The simulation results from the initial parameter set are depicted in Fig. 2. The simulated pattern of AET is almost uniform with very little spatial variability, which results in a low SPAEF score of −0.58. The simulated discharge has the correct timing at both stations: station no. 2 is clearly less biased than station no. 1. Both have reasonable KGE scores on the basis of the initial parameter set: 0.6 (station no. 1) and 0.7 (station no. 2).

Figure 4 visualizes the results from the six conducted calibrations with the aim of tracking the spatial patterns of simulated ET during the course of the optimization. SCE-UA is executed in an iterative manner whereby each iteration reflects a shuffling loop in which a number of parameter sets are tested. In order to inter-compare the optimization progress across the six calibrations, Fig. 4 illustrates the optimal spatial patterns at four selected iterations during the calibration. The second iteration is the first in which SCE-UA receives feedback from the applied metric after executing random sets of parameter values in the first iteration. Iterations 6 and 10 show intermediate steps from the optimization progress. The optimal spatial pattern depicts the final result in accordance with the six tested performance metrics after 2500 model runs.
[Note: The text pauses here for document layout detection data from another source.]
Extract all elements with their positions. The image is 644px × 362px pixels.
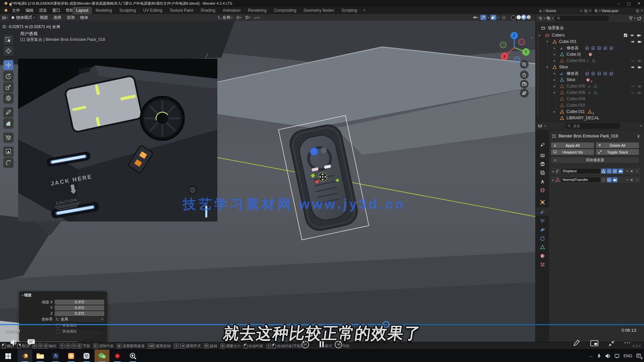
tab-material[interactable] [536, 252, 549, 260]
shrink-button[interactable] [608, 340, 615, 347]
xray-toggle[interactable] [500, 15, 506, 20]
camera-view-button[interactable] [520, 80, 529, 88]
properties-editor-type-icon[interactable] [538, 124, 542, 128]
viewlayer-selector[interactable]: ▾ ViewLayer ✕ [593, 7, 644, 14]
outliner-editor-type-icon[interactable] [538, 16, 542, 21]
menu-file[interactable]: 文件 [9, 8, 23, 13]
render-camera-off-icon[interactable] [637, 90, 642, 95]
expand-arrow[interactable]: ▸ [554, 46, 555, 50]
outliner-row-cube001[interactable]: ▾ Cube.001 [536, 39, 644, 45]
hide-eye-icon[interactable] [631, 40, 635, 44]
visibility-dropdown[interactable]: ▾ [472, 15, 479, 20]
tool-cursor[interactable] [3, 46, 13, 56]
properties-search-input[interactable] [572, 124, 610, 128]
outliner-row-cutter009[interactable]: Cutter.009 [536, 96, 644, 102]
modifier-name-field[interactable]: Displace [561, 169, 600, 174]
tab-scripting[interactable]: Scripting [338, 7, 361, 14]
tray-chevron[interactable]: ︿ [589, 353, 593, 359]
notification-tray-icon[interactable]: 5 [636, 353, 641, 359]
expand-arrow[interactable]: ▾ [546, 65, 548, 69]
minimize-button[interactable]: – [614, 0, 624, 7]
outliner-row-slice-data[interactable]: ▸ Slice 4 [536, 77, 644, 83]
orthographic-toggle-button[interactable] [520, 89, 529, 98]
microphone-icon[interactable] [597, 353, 601, 359]
maximize-button[interactable]: ▢ [624, 0, 634, 7]
close-button[interactable]: ✕ [634, 0, 644, 7]
shading-solid-button[interactable] [517, 15, 521, 19]
outliner-row-slice[interactable]: ▾ Slice [536, 64, 644, 70]
add-workspace-button[interactable]: + [361, 7, 368, 14]
toggle-render[interactable] [618, 169, 623, 174]
taskbar-app-orange[interactable] [64, 350, 78, 362]
tool-decal[interactable] [3, 146, 13, 157]
expand-arrow[interactable]: ▾ [546, 40, 548, 43]
taskbar-app-gray[interactable] [79, 350, 94, 362]
outliner-row-cutter006[interactable]: ▸ Cutter.006 [536, 89, 644, 96]
viewport-3d[interactable]: JACK HERE CAUTION D: -0.02671 m (0.02671… [0, 21, 535, 342]
remove-modifier-icon[interactable]: ✕ [630, 169, 633, 174]
hide-eye-closed-icon[interactable] [631, 59, 635, 63]
menu-view[interactable]: 视图 [38, 15, 50, 20]
tab-modifiers[interactable] [536, 207, 549, 216]
pan-button[interactable] [520, 70, 529, 79]
new-viewlayer-icon[interactable] [636, 9, 639, 13]
hide-eye-closed-icon[interactable] [631, 90, 635, 95]
tab-geometry-nodes[interactable]: Geometry Nodes [300, 7, 338, 14]
render-camera-icon[interactable] [637, 33, 641, 38]
toggle-realtime[interactable] [607, 177, 612, 182]
tab-modeling[interactable]: Modeling [92, 7, 116, 14]
tool-add-cube[interactable] [3, 132, 13, 142]
taskbar-app-dark[interactable] [48, 350, 63, 362]
tool-scale[interactable] [3, 82, 13, 92]
tab-rendering[interactable]: Rendering [244, 7, 270, 14]
pin-icon[interactable] [579, 9, 583, 13]
pin-icon[interactable] [636, 134, 641, 139]
outliner-row-cutter010[interactable]: Cutter.010 [536, 102, 644, 108]
expand-arrow[interactable]: ▸ [554, 53, 555, 56]
tab-constraints[interactable] [536, 234, 549, 242]
outliner-display-mode-icon[interactable] [546, 16, 551, 20]
outliner-row-cutter004[interactable]: ▸ Cutter.004 [536, 58, 644, 64]
expand-arrow[interactable]: ▸ [554, 72, 555, 75]
toggle-cage[interactable] [607, 169, 612, 174]
outliner-row-scene-collection[interactable]: 场景集合 [536, 25, 644, 31]
display-icon[interactable] [614, 353, 620, 359]
outliner-row-cutters[interactable]: ▸ Cutters [536, 32, 644, 38]
modifier-extras-dropdown[interactable]: ▾ [627, 178, 628, 181]
modifier-extras-dropdown[interactable]: ▾ [627, 170, 628, 173]
new-scene-icon[interactable] [584, 9, 588, 13]
scene-selector[interactable]: ▾ Scene ✕ [537, 7, 593, 14]
shading-material-button[interactable] [522, 15, 526, 19]
orientation-dropdown[interactable]: 全局 ▾ [55, 317, 104, 322]
scale-x-field[interactable]: 0.372 [55, 300, 104, 305]
taskbar-app-screen-capture[interactable] [125, 350, 140, 362]
tab-compositing[interactable]: Compositing [270, 7, 300, 14]
volume-button[interactable] [9, 339, 17, 346]
expand-arrow[interactable]: ▸ [554, 78, 555, 81]
tab-texture-paint[interactable]: Texture Paint [166, 7, 197, 14]
hide-eye-icon[interactable] [630, 33, 634, 38]
tab-uv-editing[interactable]: UV Editing [140, 7, 166, 14]
outliner-search-input[interactable] [562, 15, 597, 21]
properties-options-dropdown[interactable]: ▾ [640, 124, 644, 127]
mode-dropdown[interactable]: 物体模式▾ [9, 15, 37, 20]
toggle-render[interactable] [612, 177, 618, 182]
menu-add[interactable]: 添加 [65, 15, 77, 20]
menu-render[interactable]: 渲染 [36, 8, 50, 13]
zoom-button[interactable] [520, 60, 529, 69]
outliner-row-cutter005[interactable]: ▸ Cutter.005 [536, 83, 644, 89]
tool-corner[interactable] [3, 158, 13, 168]
pivot-point-dropdown[interactable]: ▾ [235, 15, 242, 20]
blender-menu-icon[interactable] [3, 8, 8, 12]
tab-animation[interactable]: Animation [219, 7, 244, 14]
toggle-realtime[interactable] [612, 169, 618, 174]
skip-back-button[interactable]: 10 [300, 340, 310, 349]
unlink-scene-icon[interactable]: ✕ [589, 9, 592, 13]
more-options-button[interactable]: ⋯ [624, 339, 631, 347]
render-camera-off-icon[interactable] [637, 84, 642, 88]
toggle-edit-mode[interactable] [601, 177, 606, 182]
pause-button[interactable] [319, 341, 325, 348]
exclude-checkbox[interactable] [624, 33, 628, 37]
new-collection-icon[interactable] [637, 16, 642, 21]
menu-select[interactable]: 选择 [51, 15, 63, 20]
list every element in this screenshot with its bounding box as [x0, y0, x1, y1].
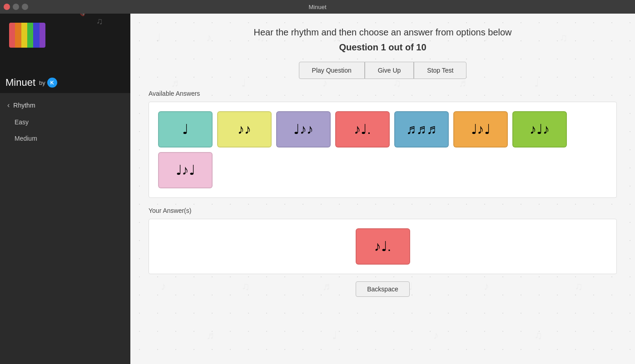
- piano-key-yellow: [21, 23, 27, 48]
- answer-card-0[interactable]: ♩: [158, 111, 213, 148]
- note-symbol-6: ♪♩♪: [530, 123, 550, 136]
- sidebar-nav: ‹ Rhythm Easy Medium: [0, 93, 130, 150]
- available-answers-label: Available Answers: [149, 90, 617, 97]
- answers-box: ♩ ♪♪ ♩♪♪ ♪♩. ♬♬♬ ♩♪♩: [149, 102, 617, 198]
- app-name: Minuet: [5, 77, 35, 89]
- stop-test-button[interactable]: Stop Test: [414, 62, 466, 79]
- piano-key-blue: [33, 23, 39, 48]
- action-buttons: Play Question Give Up Stop Test: [149, 62, 617, 79]
- sidebar: ♪ 🎸 ♫ Minuet by K ‹ Rhythm Easy Medium: [0, 14, 130, 364]
- piano-key-purple: [40, 23, 45, 48]
- sidebar-item-medium[interactable]: Medium: [0, 130, 130, 147]
- answer-card-6[interactable]: ♪♩♪: [512, 111, 567, 148]
- maximize-button[interactable]: [22, 4, 28, 10]
- note-symbol-4: ♬♬♬: [406, 123, 437, 136]
- answer-card-2[interactable]: ♩♪♪: [276, 111, 331, 148]
- question-header: Hear the rhythm and then choose an answe…: [149, 27, 617, 53]
- by-label: by: [39, 79, 45, 86]
- content-inner: Hear the rhythm and then choose an answe…: [149, 27, 617, 297]
- give-up-button[interactable]: Give Up: [365, 62, 414, 79]
- note-symbol-5: ♩♪♩: [471, 123, 491, 136]
- note-symbol-7: ♩♪♩: [176, 163, 195, 177]
- answer-card-4[interactable]: ♬♬♬: [394, 111, 449, 148]
- sidebar-branding: Minuet by K: [5, 77, 57, 89]
- note-symbol-0: ♩: [182, 123, 189, 136]
- answer-card-7[interactable]: ♩♪♩: [158, 152, 213, 188]
- piano-icon: [9, 23, 45, 54]
- answer-cards: ♩ ♪♪ ♩♪♪ ♪♩. ♬♬♬ ♩♪♩: [158, 111, 607, 188]
- play-question-button[interactable]: Play Question: [299, 62, 365, 79]
- answer-card-3[interactable]: ♪♩.: [335, 111, 390, 148]
- answer-card-1[interactable]: ♪♪: [217, 111, 272, 148]
- backspace-button[interactable]: Backspace: [356, 281, 409, 297]
- title-bar: Minuet: [0, 0, 635, 14]
- your-answers-box: ♪♩.: [149, 219, 617, 274]
- piano-key-green: [27, 23, 33, 48]
- window-title: Minuet: [308, 4, 326, 10]
- question-number: Question 1 out of 10: [149, 42, 617, 53]
- piano-keys: [9, 23, 45, 48]
- piano-key-orange: [15, 23, 21, 48]
- minimize-button[interactable]: [13, 4, 19, 10]
- rhythm-label: Rhythm: [13, 102, 35, 109]
- app-body: ♪ 🎸 ♫ Minuet by K ‹ Rhythm Easy Medium: [0, 14, 635, 364]
- note-symbol-2: ♩♪♪: [293, 123, 313, 136]
- window-controls[interactable]: [4, 4, 28, 10]
- answer-card-5[interactable]: ♩♪♩: [453, 111, 508, 148]
- your-answers-label: Your Answer(s): [149, 207, 617, 214]
- sidebar-back-rhythm[interactable]: ‹ Rhythm: [0, 97, 130, 114]
- selected-answer-card[interactable]: ♪♩.: [356, 228, 410, 265]
- back-arrow-icon: ‹: [7, 101, 10, 109]
- piano-key-red: [9, 23, 15, 48]
- main-content: ♩ ♪ ♫ ♬ ♩ ♪ ♫ ♬ ♩ ♪ ♫ ♬ ♩ ♪ ♫ ♬ ♩ ♪ ♫ ♬ …: [130, 14, 635, 364]
- note-symbol-1: ♪♪: [238, 123, 251, 136]
- sidebar-item-easy[interactable]: Easy: [0, 114, 130, 130]
- sidebar-header: ♪ 🎸 ♫ Minuet by K: [0, 14, 130, 93]
- note-symbol-3: ♪♩.: [354, 123, 371, 136]
- question-instruction: Hear the rhythm and then choose an answe…: [149, 27, 617, 38]
- selected-note-symbol: ♪♩.: [374, 240, 391, 253]
- kde-logo: K: [47, 78, 57, 88]
- close-button[interactable]: [4, 4, 10, 10]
From a metric point of view, the scores of the objective functions are
improved for all six calibrations. Among the six metrics, connectivity is
the only one which has to be reduced to 0; the remaining metrics have an
optimal score of 1. The improvements from iteration 10 to the optimal
parameter set are numerically marginal and visually not to be discriminated.
The visual differences between the optimized spatial patterns are striking
and the three metrics that consider local constraints (SPAEF, correlation
and FSS) can clearly be distinguished from the remaining three. With respect
to the reference pattern in Fig. 2, the separation between forest and
non-forest has been inverted by optimizing against cv ratio and
connectivity because the right allocation is not reflected by the metrics.
The histo match metric is based on *z* score normalization, which results in a
clear underestimation of spatial variability.

The importance of human-perception-based model evaluation has been widely recognized in the literature (Grayson et al., 2002; Hagen, 2003; Koch et al., 2015; Kuhnert et al., 2005). Following our visual evaluation we regard the SPAEF optimization as the most similar to the reference in Fig. 2. The three SPAEF components lead to very diverging solutions, and combined as SPAEF, the optimization yields a spatial pattern which adequately reflects the imprint of both vegetation and soil on the simulated ET patterns. FSS as an objective function performs almost equally satisfying, and revisiting the defined critical scales may improve this calibration result even further.

All metrics contain different spatial information which is used to constrain the model parameters, which results in optimized spatial patterns that clearly differ from one another. Although some metrics undoubtedly fail to inform the optimizer to identify a parameter set satisfying our visual criterion they still provide relevant pattern information to a certain extent. In consequence, these metrics do not function as stand-alone objective functions for this calibration study; e.g. cv ratio yields an inadequate spatial pattern but as a component in SPAEF it generates a satisfying solution to the optimization problem. Following Krause et al. (2005), one should carefully take the pros and cons of each performance measure into consideration when designing the calibration and validation framework of a model. Moreover, the metric should be tailored to the intended use of the model and should relate to simulated quantities which are deemed relevant for the application of the model. For the objective of our calibration study the bias insensitivity and the capability of a metric to compare variables that are related but differ in unit was most relevant.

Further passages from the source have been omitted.